### [THE TASK]
Look through the entries below and show every line containing the word "onderzoek".

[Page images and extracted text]
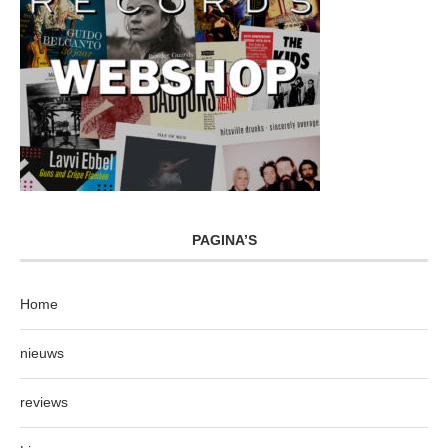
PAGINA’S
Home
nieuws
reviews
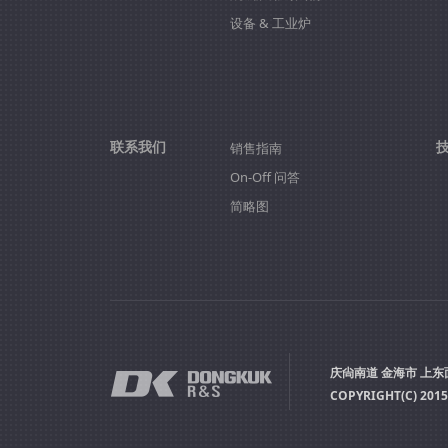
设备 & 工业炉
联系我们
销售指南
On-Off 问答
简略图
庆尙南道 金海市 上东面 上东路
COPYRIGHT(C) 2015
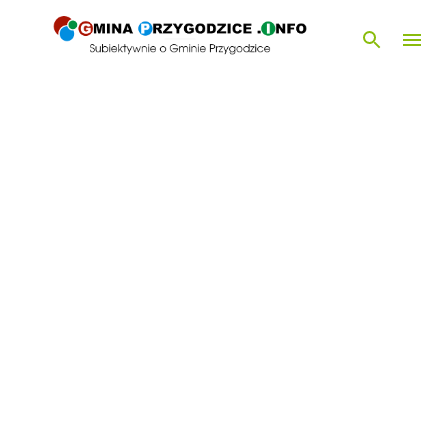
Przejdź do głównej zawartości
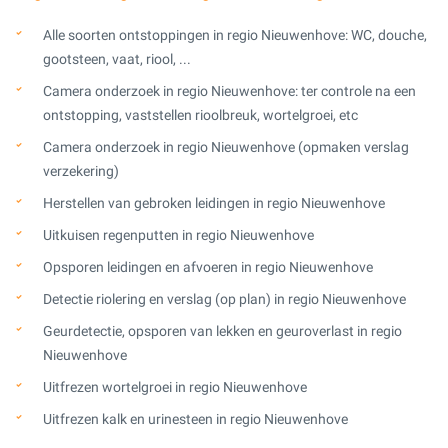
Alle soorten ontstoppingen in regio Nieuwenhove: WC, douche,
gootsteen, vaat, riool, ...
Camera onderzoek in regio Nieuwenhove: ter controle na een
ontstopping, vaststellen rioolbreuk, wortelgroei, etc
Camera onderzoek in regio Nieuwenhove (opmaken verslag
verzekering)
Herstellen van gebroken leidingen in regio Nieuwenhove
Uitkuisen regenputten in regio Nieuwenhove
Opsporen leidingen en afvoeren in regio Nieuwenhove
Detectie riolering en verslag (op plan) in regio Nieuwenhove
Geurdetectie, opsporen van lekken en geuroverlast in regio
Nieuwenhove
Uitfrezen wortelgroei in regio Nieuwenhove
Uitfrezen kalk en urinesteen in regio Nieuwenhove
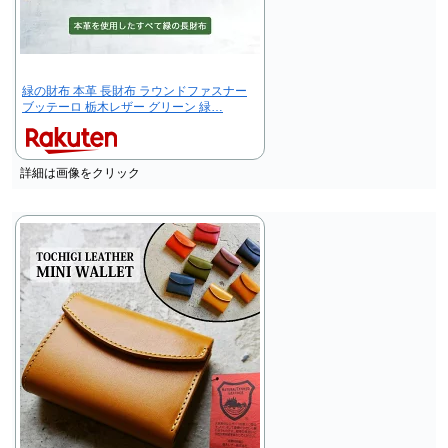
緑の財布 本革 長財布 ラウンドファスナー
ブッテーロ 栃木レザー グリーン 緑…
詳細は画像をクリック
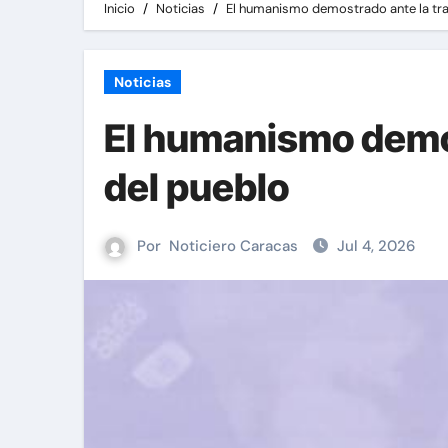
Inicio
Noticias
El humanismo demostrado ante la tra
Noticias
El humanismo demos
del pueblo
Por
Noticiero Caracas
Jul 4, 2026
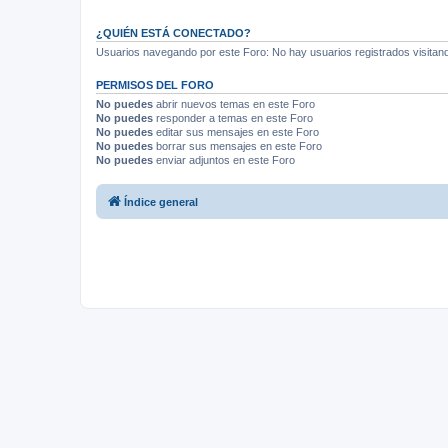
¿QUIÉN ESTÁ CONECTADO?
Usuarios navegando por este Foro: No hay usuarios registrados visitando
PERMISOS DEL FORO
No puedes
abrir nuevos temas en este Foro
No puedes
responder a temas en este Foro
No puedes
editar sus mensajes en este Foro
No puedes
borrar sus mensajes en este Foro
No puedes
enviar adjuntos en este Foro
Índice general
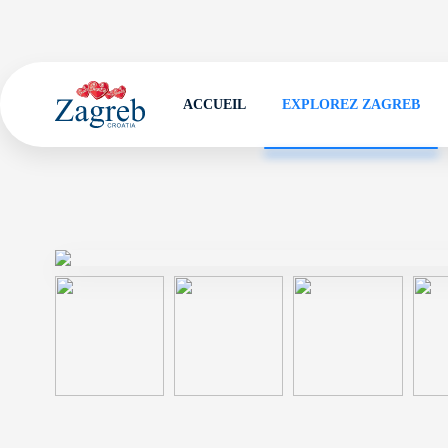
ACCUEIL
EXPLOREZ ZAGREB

### [SOLUTION FOR THIS TASK]
Camera onderzoek in regio Nieuwenhove: ter controle na een
Camera onderzoek in regio Nieuwenhove (opmaken verslag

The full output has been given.